Depuis, les désistements se sont enchaînés. Comme celui de Maria Perez-Talavera, une écrivaine vénézuélienne en exil. Elle a retiré son livre Eran de madera pour ne pas devenir "l'instrument d'une plateforme littéraire politisée". Cette offensive n'a pas plu au Centre d'études latino-américaines Romulo-Gallegos (Celarg) qui attribue le prix. "Le prix est né politisé", s'est-il défendu dans un communiqué intitulé "Trumpisme culturel".

Donald Trump cible des critiques

Etrangement, en effet, le texte s'en prend surtout au président américain Donald Trump qu'il accuse d'"agression" en pleine pandémie de coronavirus.
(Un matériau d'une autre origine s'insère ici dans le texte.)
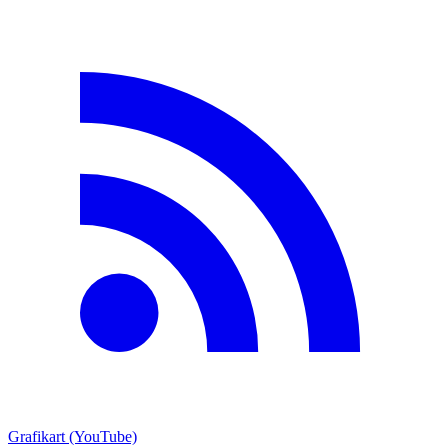
Grafikart (YouTube)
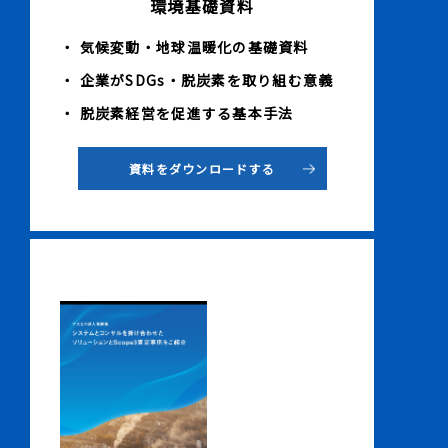
環境基礎資料
・ 気候変動・地球温暖化の基礎資料
・ 企業がSDGs・脱炭素を取り組む意義
・ 脱炭素経営を促進する基本手法
資料をダウンロードする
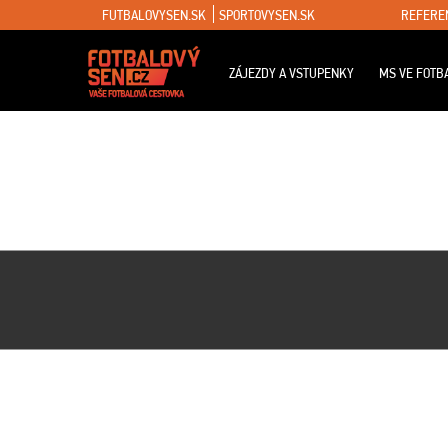
FUTBALOVYSEN.SK
SPORTOVYSEN.SK
REFERE
ZÁJEZDY A VSTUPENKY
MS VE FOTB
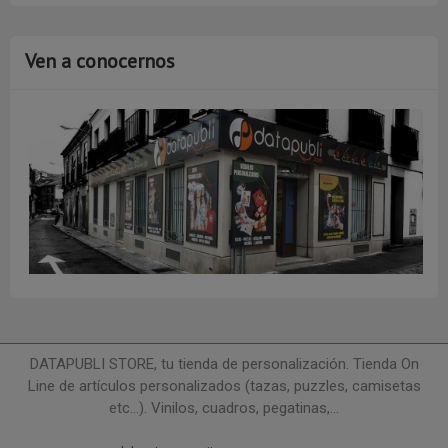
Ven a conocernos
DATAPUBLI STORE, tu tienda de personalización. Tienda On
Line de artículos personalizados (tazas, puzzles, camisetas
etc...). Vinilos, cuadros, pegatinas,...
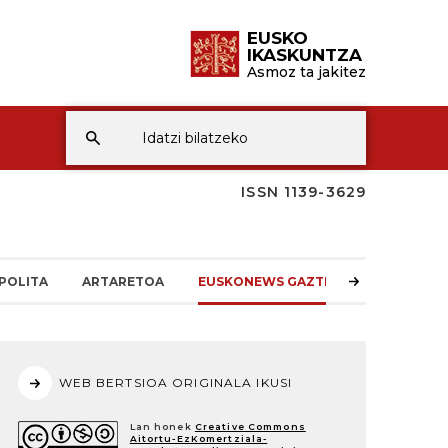
EUSKO
IKASKUNTZA
Asmoz ta jakitez
ISSN 1139-3629
POLITA
ARTARETOA
EUSKONEWS GAZTEA
WEB BERTSIOA ORIGINALA IKUSI
Lan honek
Creative Commons
Aitortu-EzKomertziala-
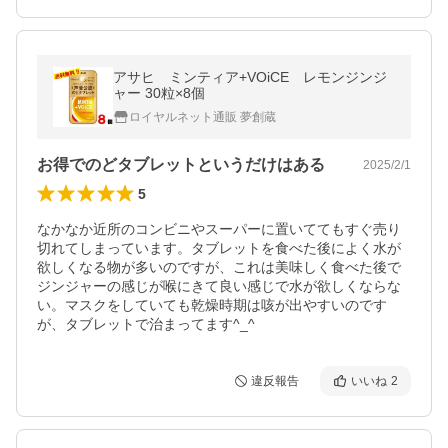
アサヒ ミンティア+VOiCE レモンジンジ
ャー 30粒×8個
ロイヤルネット通販 夢創蔵
お得でのどタブレットというだけはある
2025/2/1
5
なかなか近所のコンビニやスーパーに置いててもすぐ売り
切れてしまっています。タブレットを食べた後によく水が
欲しくなる物が多いのですが、これは美味しく食べた後で
ジンジャーの感じが喉にきて良い感じで水が欲しくならな
い。マスクをしていても乾燥時期は咳が出やすいのです
が、タブレットで治まってます^_^
違反報告
いいね
2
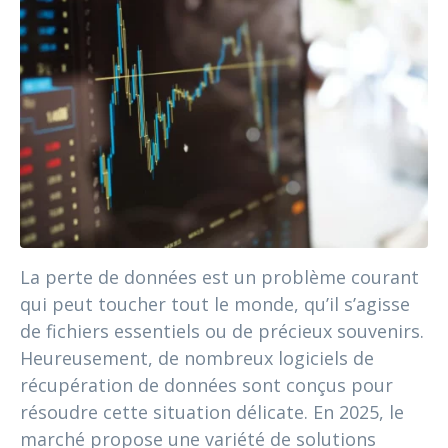
La perte de données est un problème courant
qui peut toucher tout le monde, qu’il s’agisse
de fichiers essentiels ou de précieux souvenirs.
Heureusement, de nombreux logiciels de
récupération de données sont conçus pour
résoudre cette situation délicate. En 2025, le
marché propose une variété de solutions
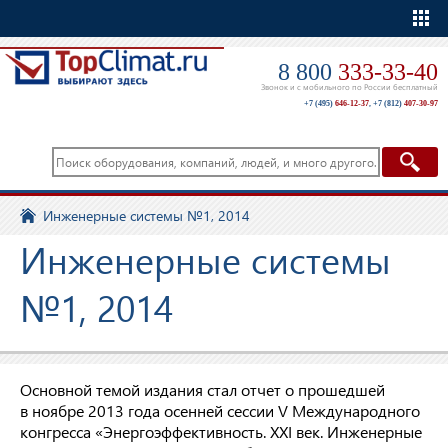
Еще
8 800
333-33-40
Звонок и с мобильного по России бесплатный
+7 (495)
646-12-37
,
+7 (812)
407-30-97
Инженерные системы №1, 2014
Инженерные системы
№1, 2014
Основной темой издания стал отчет о прошедшей
в ноябре 2013 года осенней сессии V Международного
конгресса «Энергоэффективность. XXI век. Инженерные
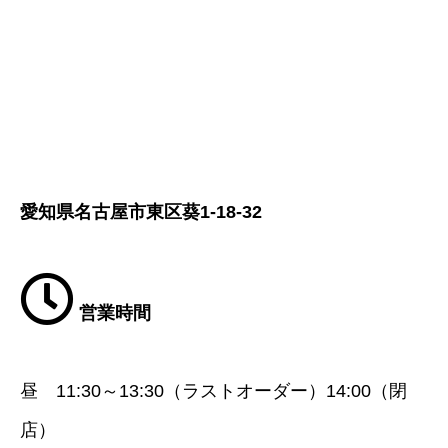
愛知県名古屋市東区葵1-18-32
営業時間
昼 11:30～13:30（ラストオーダー）14:00（閉
店）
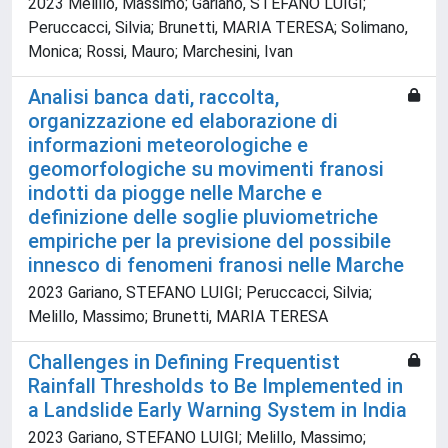
2023 Melillo, Massimo; Gariano, STEFANO LUIGI;
Peruccacci, Silvia; Brunetti, MARIA TERESA; Solimano,
Monica; Rossi, Mauro; Marchesini, Ivan
Analisi banca dati, raccolta,
organizzazione ed elaborazione di
informazioni meteorologiche e
geomorfologiche su movimenti franosi
indotti da piogge nelle Marche e
definizione delle soglie pluviometriche
empiriche per la previsione del possibile
innesco di fenomeni franosi nelle Marche
2023 Gariano, STEFANO LUIGI; Peruccacci, Silvia;
Melillo, Massimo; Brunetti, MARIA TERESA
Challenges in Defining Frequentist
Rainfall Thresholds to Be Implemented in
a Landslide Early Warning System in India
2023 Gariano, STEFANO LUIGI; Melillo, Massimo;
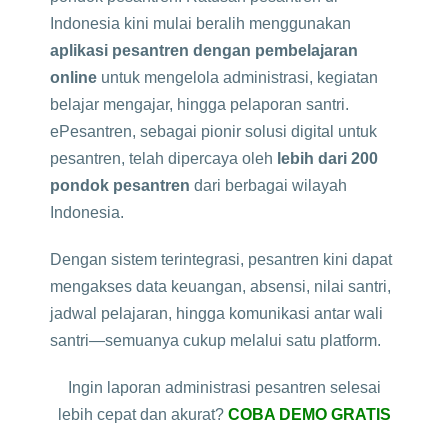
Indonesia kini mulai beralih menggunakan
aplikasi pesantren dengan pembelajaran
online
untuk mengelola administrasi, kegiatan
belajar mengajar, hingga pelaporan santri.
ePesantren, sebagai pionir solusi digital untuk
pesantren, telah dipercaya oleh
lebih dari 200
pondok pesantren
dari berbagai wilayah
Indonesia.
Dengan sistem terintegrasi, pesantren kini dapat
mengakses data keuangan, absensi, nilai santri,
jadwal pelajaran, hingga komunikasi antar wali
santri—semuanya cukup melalui satu platform.
Ingin laporan administrasi pesantren selesai
lebih cepat dan akurat?
COBA DEMO GRATIS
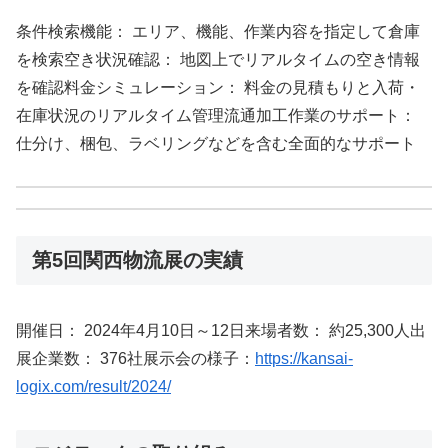
条件検索機能： エリア、機能、作業内容を指定して倉庫
を検索空き状況確認： 地図上でリアルタイムの空き情報
を確認料金シミュレーション： 料金の見積もりと入荷・
在庫状況のリアルタイム管理流通加工作業のサポート：
仕分け、梱包、ラベリングなどを含む全面的なサポート
第5回関西物流展の実績
開催日： 2024年4月10日～12日来場者数： 約25,300人出
展企業数： 376社展示会の様子：
https://kansai-
logix.com/result/2024/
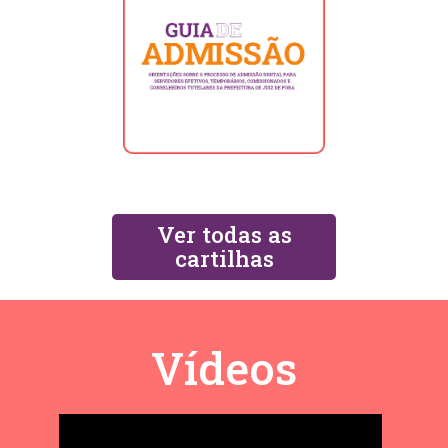
Ver todas as
cartilhas
Vídeos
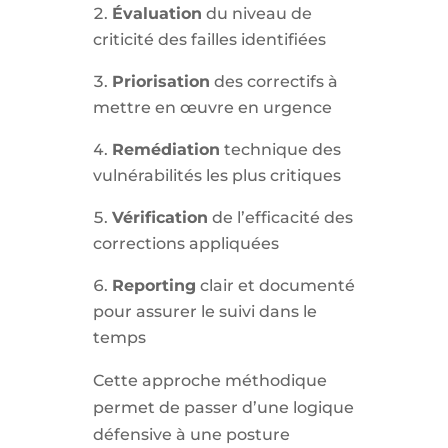
Évaluation
du niveau de
criticité des failles identifiées
Priorisation
des correctifs à
mettre en œuvre en urgence
Remédiation
technique des
vulnérabilités les plus critiques
Vérification
de l’efficacité des
corrections appliquées
Reporting
clair et documenté
pour assurer le suivi dans le
temps
Cette approche méthodique
permet de passer d’une logique
défensive à une posture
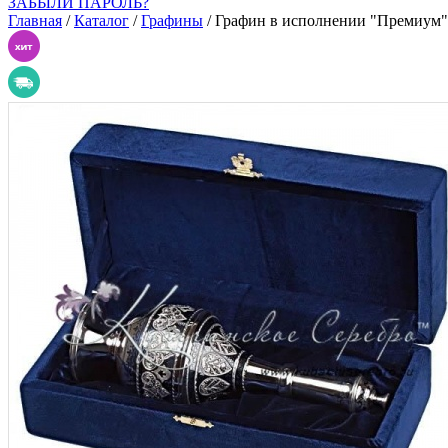
ЗАБЫЛИ ПАРОЛЬ?
Главная
/
Каталог
/
Графины
/
Графин в исполнении "Премиум"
Et de citer un questionnaire que le quotidien d'opposition El Universal aurait envoyé aux écrivains en compétition portant sur le "déclin de prestige" du prix en raison de ses liens avec le régime chaviste".

L'un des membres du jury, l'écrivain colombien Pablo Montoya (gagnant du prix en 2015), a réagi, lui, dans une tribune publiée mardi sur le site du quotidien de son pays, El Tiempo. "Il est faux de dire que nous, jurés et candidats, sommes les pauvres pions d'un régime", s'est-il insurgé.

Un peu moins de 200 écrivains sont en lice, mais certainement pas la Vénézuélienne Karina Sainz Borgo. "Je ne vais pas légitimer un régime qui n'est pas démocratique", dit à l'AFP l'auteure de La fille de l'Espagnole (Gallimard). Et, poursuit-elle, avec le trou béant dans les finances de l'Etat vénézuélien, "je ne suis même pas certaine qu'ils aient de quoi payer le prix", doté d'environ 80000 euros.